« La théorie, c’est bon, mais ça n’empêche pas d’exister ! » Ovvero : Pontalis e Winnicott affermano con forza che tutte le teorie sullo psichico non sono mai compiute del tutto.
Come sappiamo, uno dei motivi per il quale Pontalis introdusse il pensiero di Winnicott. in Francia si riferisce alla sua ammirazione e alla sua identificazione verso quello spirito di libertà con cui quest’ultimo si contrapponeva criticamente anche e soprattutto alle figure di maestri e padri teorici. Tuttavia, in un primo momento, come è stato detto, e per sua stessa ammissione, Pontalis ha dovuto fare una radicale operazione di esplorazione e di assimilazione profonda della teoria originaria freudiana con grande rigore e accuratezza metodologica. Quasi a fissare quegli “ancoraggi” ad invarianti irrinunciabili che gli permisero di “navigare” oltre, con uno spirito temerario.
Winnicott, apparentemente, non si è sentito in dovere di compiere questo percorso all’interno della metapsicologia in maniera sistematica, pur non smettendo di dialogare con Freud e con la Klein lungo tutto il suo tragitto di vita.
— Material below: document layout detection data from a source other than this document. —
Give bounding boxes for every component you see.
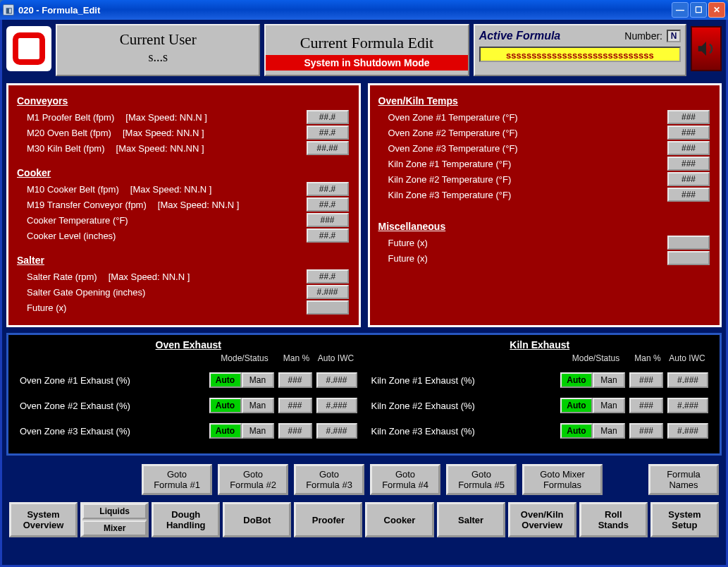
current-user-value: s...s bbox=[57, 50, 259, 65]
window-minimize-button[interactable]: — bbox=[672, 2, 689, 18]
window-close-button[interactable]: ✕ bbox=[708, 2, 725, 18]
value-button[interactable]: ##.# bbox=[307, 110, 349, 124]
value-button[interactable]: ### bbox=[667, 157, 710, 171]
formula-number-value[interactable]: N bbox=[667, 30, 681, 42]
window-titlebar: ◧ 020 - Formula_Edit — ☐ ✕ bbox=[0, 0, 728, 20]
logo-icon[interactable] bbox=[6, 26, 51, 71]
nav-liquids[interactable]: Liquids bbox=[82, 504, 147, 519]
conveyors-heading: Conveyors bbox=[17, 95, 352, 106]
auto-button[interactable]: Auto bbox=[560, 423, 593, 439]
page-title: Current Formula Edit bbox=[266, 25, 467, 52]
goto-formula-5-button[interactable]: GotoFormula #5 bbox=[446, 464, 517, 495]
row-label: Oven Zone #3 Temperature (°F) bbox=[380, 143, 668, 154]
nav-system-setup[interactable]: SystemSetup bbox=[650, 502, 719, 537]
window-title: 020 - Formula_Edit bbox=[18, 5, 100, 16]
value-button[interactable]: #.### bbox=[307, 285, 349, 299]
goto-formula-3-button[interactable]: GotoFormula #3 bbox=[294, 464, 364, 495]
row-label: M10 Cooker Belt (fpm) bbox=[27, 184, 119, 195]
nav-proofer[interactable]: Proofer bbox=[294, 502, 362, 537]
value-button[interactable] bbox=[667, 236, 710, 250]
value-button[interactable]: ### bbox=[667, 126, 710, 140]
man-pct-button[interactable]: ### bbox=[278, 398, 312, 413]
alarm-speaker-icon[interactable] bbox=[691, 26, 722, 71]
value-button[interactable]: ### bbox=[667, 110, 710, 124]
right-red-panel: Oven/Kiln Temps Oven Zone #1 Temperature… bbox=[368, 83, 722, 327]
nav-cooker[interactable]: Cooker bbox=[365, 502, 433, 537]
iwc-button[interactable]: #.### bbox=[667, 372, 708, 388]
iwc-button[interactable]: #.### bbox=[316, 372, 357, 388]
man-pct-button[interactable]: ### bbox=[629, 398, 663, 413]
auto-button[interactable]: Auto bbox=[209, 398, 242, 413]
row-label: M20 Oven Belt (fpm) bbox=[27, 128, 111, 138]
man-button[interactable]: Man bbox=[593, 398, 625, 413]
value-button[interactable] bbox=[667, 251, 710, 265]
shutdown-banner: System in Shutdown Mode bbox=[266, 55, 467, 71]
value-button[interactable]: ##.## bbox=[307, 141, 349, 155]
auto-button[interactable]: Auto bbox=[209, 372, 242, 388]
head-mode: Mode/Status bbox=[211, 353, 278, 363]
value-button[interactable]: ##.# bbox=[307, 182, 349, 196]
man-button[interactable]: Man bbox=[242, 398, 274, 413]
nav-dough-handling[interactable]: DoughHandling bbox=[152, 502, 220, 537]
value-button[interactable]: ### bbox=[667, 141, 710, 155]
exhaust-panel: Oven Exhaust Mode/StatusMan %Auto IWC Ov… bbox=[6, 333, 722, 456]
value-button[interactable]: ##.# bbox=[307, 126, 349, 140]
nav-roll-stands[interactable]: RollStands bbox=[579, 502, 648, 537]
head-iwc: Auto IWC bbox=[666, 353, 708, 363]
exhaust-row-label: Oven Zone #3 Exhaust (%) bbox=[20, 426, 209, 437]
auto-button[interactable]: Auto bbox=[560, 372, 593, 388]
iwc-button[interactable]: #.### bbox=[667, 398, 708, 413]
man-button[interactable]: Man bbox=[593, 372, 625, 388]
window-maximize-button[interactable]: ☐ bbox=[690, 2, 707, 18]
current-user-label: Current User bbox=[57, 31, 259, 49]
value-button[interactable] bbox=[307, 300, 349, 315]
kiln-exhaust-column: Kiln Exhaust Mode/StatusMan %Auto IWC Ki… bbox=[371, 339, 709, 449]
value-button[interactable]: ### bbox=[307, 213, 349, 227]
left-red-panel: Conveyors M1 Proofer Belt (fpm)[Max Spee… bbox=[6, 83, 361, 327]
row-label: Cooker Temperature (°F) bbox=[27, 215, 128, 226]
man-pct-button[interactable]: ### bbox=[629, 372, 663, 388]
formula-names-button[interactable]: FormulaNames bbox=[648, 464, 719, 495]
temps-heading: Oven/Kiln Temps bbox=[378, 95, 713, 106]
head-iwc: Auto IWC bbox=[315, 353, 357, 363]
iwc-button[interactable]: #.### bbox=[667, 423, 708, 439]
row-note: [Max Speed: NN.NN ] bbox=[116, 143, 204, 154]
auto-button[interactable]: Auto bbox=[560, 398, 593, 413]
man-button[interactable]: Man bbox=[593, 423, 625, 439]
value-button[interactable]: ### bbox=[667, 172, 710, 186]
row-label: Salter Rate (rpm) bbox=[27, 272, 97, 282]
salter-heading: Salter bbox=[17, 255, 352, 266]
row-label: Salter Gate Opening (inches) bbox=[27, 287, 145, 298]
app-icon: ◧ bbox=[3, 4, 14, 16]
exhaust-row-label: Kiln Zone #1 Exhaust (%) bbox=[371, 375, 561, 386]
exhaust-row-label: Kiln Zone #3 Exhaust (%) bbox=[371, 426, 561, 437]
nav-mixer[interactable]: Mixer bbox=[82, 520, 147, 536]
auto-button[interactable]: Auto bbox=[209, 423, 242, 439]
value-button[interactable]: ##.# bbox=[307, 197, 349, 212]
goto-mixer-formulas-button[interactable]: Goto MixerFormulas bbox=[522, 464, 603, 495]
man-button[interactable]: Man bbox=[242, 372, 274, 388]
head-man: Man % bbox=[629, 353, 666, 363]
value-button[interactable]: ##.# bbox=[307, 269, 349, 284]
man-pct-button[interactable]: ### bbox=[278, 423, 312, 439]
man-pct-button[interactable]: ### bbox=[278, 372, 312, 388]
goto-formula-2-button[interactable]: GotoFormula #2 bbox=[218, 464, 288, 495]
formula-name-value: sssssssssssssssssssssssssssss bbox=[479, 47, 681, 62]
man-pct-button[interactable]: ### bbox=[629, 423, 663, 439]
nav-system-overview[interactable]: SystemOverview bbox=[9, 502, 78, 537]
active-formula-label: Active Formula bbox=[479, 30, 561, 42]
active-formula-panel: Active Formula Number: N sssssssssssssss… bbox=[474, 24, 686, 76]
nav-dobot[interactable]: DoBot bbox=[223, 502, 291, 537]
center-title-panel: Current Formula Edit System in Shutdown … bbox=[264, 24, 469, 76]
iwc-button[interactable]: #.### bbox=[316, 398, 357, 413]
value-button[interactable]: ##.# bbox=[307, 228, 349, 243]
value-button[interactable]: ### bbox=[667, 188, 710, 202]
goto-formula-4-button[interactable]: GotoFormula #4 bbox=[370, 464, 440, 495]
nav-salter[interactable]: Salter bbox=[437, 502, 505, 537]
goto-formula-1-button[interactable]: GotoFormula #1 bbox=[142, 464, 212, 495]
exhaust-row-label: Oven Zone #1 Exhaust (%) bbox=[20, 375, 209, 386]
row-label: Future (x) bbox=[380, 253, 668, 264]
iwc-button[interactable]: #.### bbox=[316, 423, 357, 439]
man-button[interactable]: Man bbox=[242, 423, 274, 439]
nav-oven-kiln[interactable]: Oven/KilnOverview bbox=[508, 502, 576, 537]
In realtà, anche se Winnicott. dichiarava a tratti di avere un rapporto idiosincratico con la metapsicologia, tuttavia evidenziava spesso una conflittualità attrattiva mai sopita verso la Strega ,
Il suo teorizzare è stato, come disse Pontalis “ingenuo e sapiente al tempo stesso, ma sempre portatore di complessità”.
Basta pensare, per esempio, al suo testo sull’aggressività primaria, “L’aggressività ed il rapporto con lo sviluppo emozionale” e a ”Uso di un oggetto” cui fa riferimento anche Pontalis. E come abbia inventato una metapsicologia originale come base teorica del fenomeno della regressione.
In fondo la teoria winnicottiana è una riproduzione riuscita del suo concetto di area transizionale: egli conserva alcuni invarianti fondamentali della concezione freudiana- il trovato- e la articola, lavorando su di essa attraverso l’esperienza clinica, con il suo “creato” personale (Giuffrida in Riolo “Teorie psicoanalitiche a confronto”).
La differenza tra i due Autori di cui ci stiamo occupando sta nel fatto che, mentre Winnicott è un inventore di concetti psicoanalitici (area transizionale, vero, falso sé, ego-relatedness, solitudine essenziale, e altro) Pontalis è un poeta, un grande visionario per certi versi, che si distacca meno dalle fonti ma le trasforma in figurazioni sognanti, allucinatorie, esteticamente catturanti.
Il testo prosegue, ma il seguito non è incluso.